(Page-level text extractions)
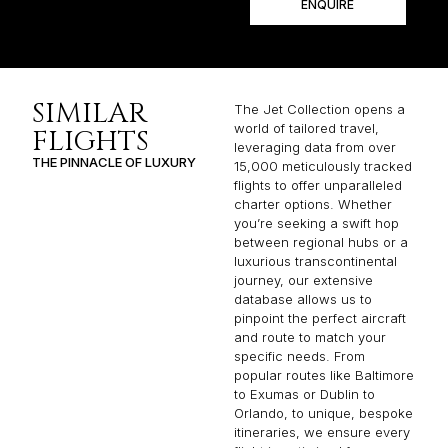
ENQUIRE
SIMILAR
The Jet Collection opens a
world of tailored travel,
FLIGHTS
leveraging data from over
THE PINNACLE OF LUXURY
15,000 meticulously tracked
flights to offer unparalleled
charter options. Whether
you’re seeking a swift hop
between regional hubs or a
luxurious transcontinental
journey, our extensive
database allows us to
pinpoint the perfect aircraft
and route to match your
specific needs. From
popular routes like Baltimore
to Exumas or Dublin to
Orlando, to unique, bespoke
itineraries, we ensure every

- **TRY IT**
Set down the entries above word for word, but drop any image.

- **ANSWER BOX**
ENQUIRE
SIMILAR
The Jet Collection opens a
world of tailored travel,
FLIGHTS
leveraging data from over
THE PINNACLE OF LUXURY
15,000 meticulously tracked
flights to offer unparalleled
charter options. Whether
you’re seeking a swift hop
between regional hubs or a
luxurious transcontinental
journey, our extensive
database allows us to
pinpoint the perfect aircraft
and route to match your
specific needs. From
popular routes like Baltimore
to Exumas or Dublin to
Orlando, to unique, bespoke
itineraries, we ensure every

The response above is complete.